Identifying How Early Stress Impacts the Brain
Identifying How Early Stress Impacts the Brain
From The Quarterly, Summer 2014
For years, psychiatrists and scientists who study the brain have noted that a highly stressful experience or periods of chronic stress early in life not only can cause behavioral and emotional problems at the time of the stress, but also make many people vulnerable to developing stress-related disorders into adulthood.
The biological explanation for this lingering susceptibility is one of brain science’s great mysteries. A team of researchers—led by Daniela Kaufer, Ph.D., of the University of California, Berkeley, a recipient of a NARSAD Young Investigator Grant in 2009—tested a theory that they report has held up well in experiments. Their findings were explained in a paper appearing in Molecular Psychiatry on February 11, 2014.
The team, which also included 2004 NARSAD Distinguished Investigator Grantee Robert M. Sapolsky, Ph.D., of Stanford University, set out to determine if stress alters the process by which the adult brain and central nervous system produce an essential class of cells called oligodendrocytes. These “helper” cells manufacture the fatty coating that insulates nerve sheaths in much the same way that a rubber coating protects copper wires. “White matter” in the brain gets its name from the abundance of this light-colored nerve fiber coating, called myelin.

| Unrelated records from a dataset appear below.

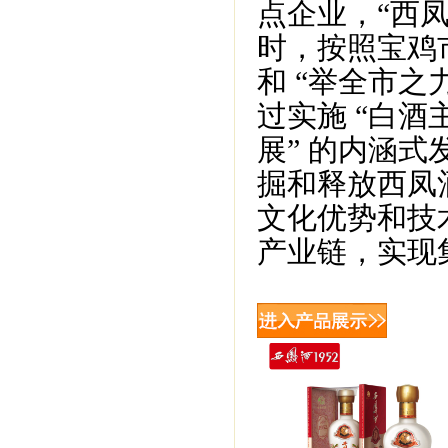
点企业，“西
时，按照宝鸡
和 “举全市之
过实施 “白
展” 的内涵
掘和释放西凤
文化优势和技
产业链，实现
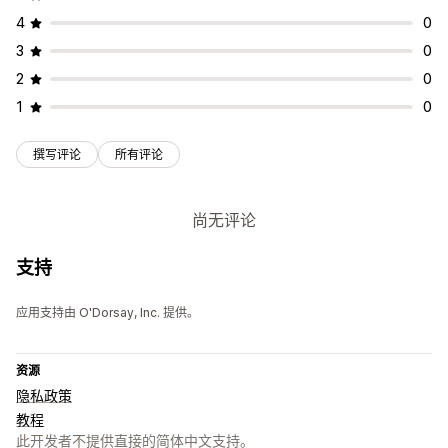
4
0
3
0
2
0
1
0
撰写评论
所有评论
尚无评论
支持
应用支持由 O'Dorsay, Inc. 提供。
资源
隐私政策
教程
此开发者不提供直接的简体中文支持。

In multiple sclerosis, oligodendrocytes die or are unable to make myelin; the lack of nerve insulation profoundly affects the normal function of both the brain and connected motor systems. The question Dr. Kaufer and colleagues explored was whether oligodendrocyte production was affected by stress. They were able to demonstrate that environmental stress caused an abnormally high production of oligodendrocytes in the dentate gyrus* (DG) region of the brain. This part of the brain’s hippocampus is central in memory and emotion, and one of the few places in the brain where new neurons are generated in adults.
Stress (as well as direct injections of stress hormone) caused fewer new nerve cells to be born in the DG in experiments with rats. For the first time ever, the team was able to show that stress (and stress hormone injections) also increased oligodendrocyte production in the DG. In test tube experiments, Dr. Kaufer’s team went on to show that stress hormone injection caused stem-like cells that usually give rise to neurons to turn on a transcriptional program that increases the rate at which oligodendrocytes are generated. By blocking these cells’ docking ports for stress hormone—disabling their capacity to take it in—the overproduction of mature oligodendrocytes was prevented.

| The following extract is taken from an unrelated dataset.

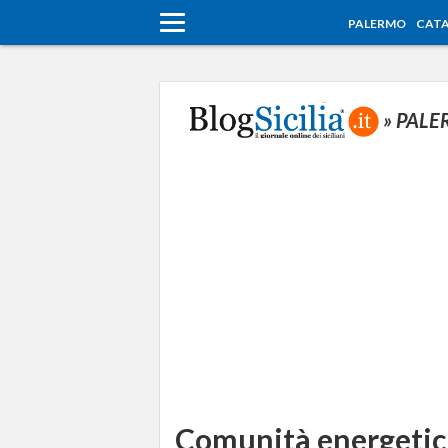
PALERMO
CATA
» PAL
Comunità energetich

Taken together, these experiments provide an intriguing potential explanation for why adults who were traumatized or regularly stressed as youths carry an abnormally high risk of developing stress-related disorders.“Stress may alter how the hippocampus functions, by promoting the production of oligodendrocytes,” the scientists say. “We suggest that this alters the composition of cells in that region and changes its white-matter structure. This may create a persistent, white matter structural vulnerability to mental illness.”